Dissipation in a superconducting artificial atom due to a single non-equilibrium quasiparticle

TL;DR

This paper investigates how a single non-equilibrium quasiparticle causes dissipation in a superconducting artificial atom, revealing that increased drive power can enhance the resonance quality factor due to quasiparticle energy dependence.

Contribution

It provides a detailed analysis of quasiparticle-induced dissipation in superconducting artificial atoms, including the effects of quasiparticle heating and the energy-dependent density of states.

Findings

Resonance quality factor increases with drive power in nearly harmonic spectra.

Quasiparticle heating affects dissipation and resonance behavior.

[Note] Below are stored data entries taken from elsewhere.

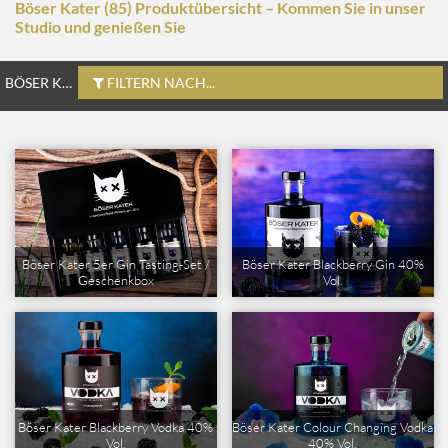
Böser Kater (85) Produktübersicht – Kommen Sie in unser
Studio und genießen Sie
BÖSER KATER
FILTERN NACH...
Böser Kater 5er Gin Tasting-Set /
Böser Kater Blackberry Gin 40%
Geschenkbox
Vol.
Böser Kater Blackberry Vodka 40%
Böser Kater Colour Changing Vodka
Vol.
40% Vol.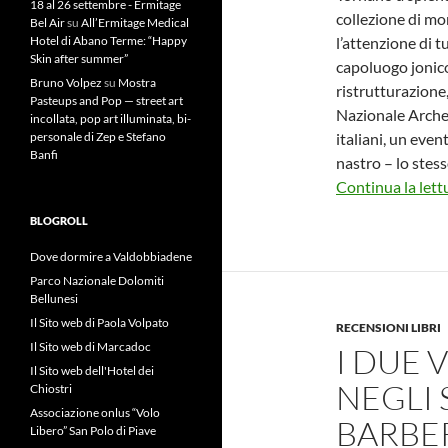
18 al 26 settembre - Ermitage
collezione di mo
Bel Air
su
All’Ermitage Medical
Hotel di Abano Terme: “Happy
l’attenzione di t
Skin after summer”
capoluogo jonico
Bruno Volpez
su
Mostra
ristrutturazione
Pasteups and Pop — street art
Nazionale Archeo
incollata, pop art illuminata, bi-
personale di Zep e Stefano
italiani, un even
Banfi
nastro – lo stess
Continua la lett
BLOGROLL
Dove dormire a Valdobbiadene
Parco Nazionale Dolomiti
Bellunesi
Il Sito web di Paola Volpato
RECENSIONI LIBRI
Il Sito web di Marcadoc
I DUE 
Il Sito web dell'Hotel dei
NEGLI 
Chiostri
Associazione onlus “Volo
BARBE
Libero” San Polo di Piave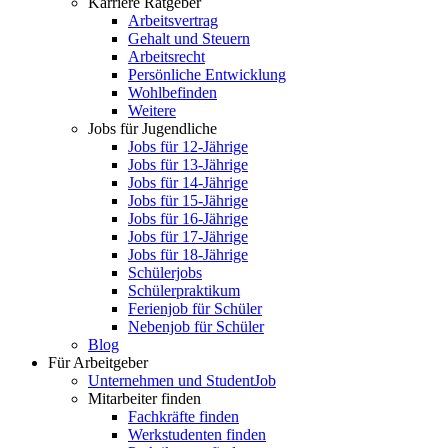
Karriere Ratgeber
Arbeitsvertrag
Gehalt und Steuern
Arbeitsrecht
Persönliche Entwicklung
Wohlbefinden
Weitere
Jobs für Jugendliche
Jobs für 12-Jährige
Jobs für 13-Jährige
Jobs für 14-Jährige
Jobs für 15-Jährige
Jobs für 16-Jährige
Jobs für 17-Jährige
Jobs für 18-Jährige
Schülerjobs
Schülerpraktikum
Ferienjob für Schüler
Nebenjob für Schüler
Blog
Für Arbeitgeber
Unternehmen und StudentJob
Mitarbeiter finden
Fachkräfte finden
Werkstudenten finden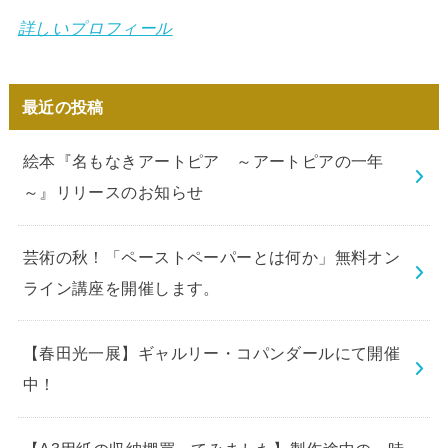
詳しいプロフィール
最近の投稿
絵本『名もなきアートピア ～アートピアの一年
～』リリースのお知らせ
芸術の秋！「ペーストペーパーとは何か」無料オン
ライン講座を開催します。
【春田光一展】ギャルリー・コパンダールにて開催
中！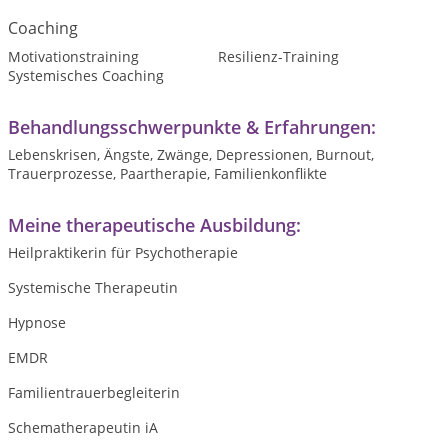
Coaching
Motivationstraining
Resilienz-Training
Systemisches Coaching
Behandlungsschwerpunkte & Erfahrungen:
Lebenskrisen, Ängste, Zwänge, Depressionen, Burnout,
Trauerprozesse, Paartherapie, Familienkonflikte
Meine therapeutische Ausbildung:
Heilpraktikerin für Psychotherapie
Systemische Therapeutin
Hypnose
EMDR
Familientrauerbegleiterin
Schematherapeutin iA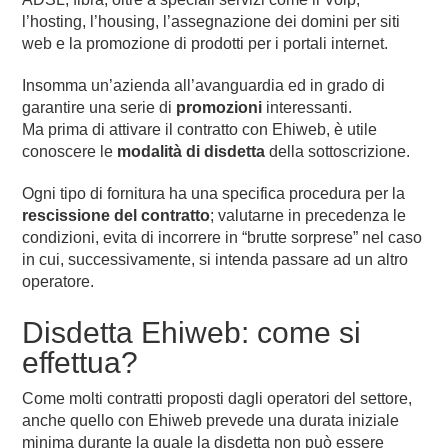
l’hosting, l’housing, l’assegnazione dei domini per siti
web e la promozione di prodotti per i portali internet.
Insomma un’azienda all’avanguardia ed in grado di
garantire una serie di
promozioni
interessanti.
Ma prima di attivare il contratto con Ehiweb, è utile
conoscere le
modalità di disdetta
della sottoscrizione.
Ogni tipo di fornitura ha una specifica procedura per la
rescissione del contratto
; valutarne in precedenza le
condizioni, evita di incorrere in “brutte sorprese” nel caso
in cui, successivamente, si intenda passare ad un altro
operatore.
Disdetta Ehiweb: come si
effettua?
Come molti contratti proposti dagli operatori del settore,
anche quello con Ehiweb prevede una durata iniziale
minima durante la quale la disdetta non può essere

Energy dependence of quasiparticle density of states explains counterintuitive results.

Abstract

We study a superconducting artificial atom which is represented by a single Josephson junction or a Josephson junction chain, capacitively coupled to a coherently driven transmission line, and which contains exactly one residual quasiparticle (or up to one quasiparticle per island in a chain). We study the dissipation in the atom induced by the quasiparticle tunneling, taking into account the quasiparticle heating by the drive. We calculate the transmission coefficient in the transmission line for drive frequencies near resonance and show that, when the artificial atom spectrum is nearly harmonic, the intrinsic quality factor of the resonance increases with the drive power. This counterintuitive behavior is due to the energy dependence of the quasiparticle density of states.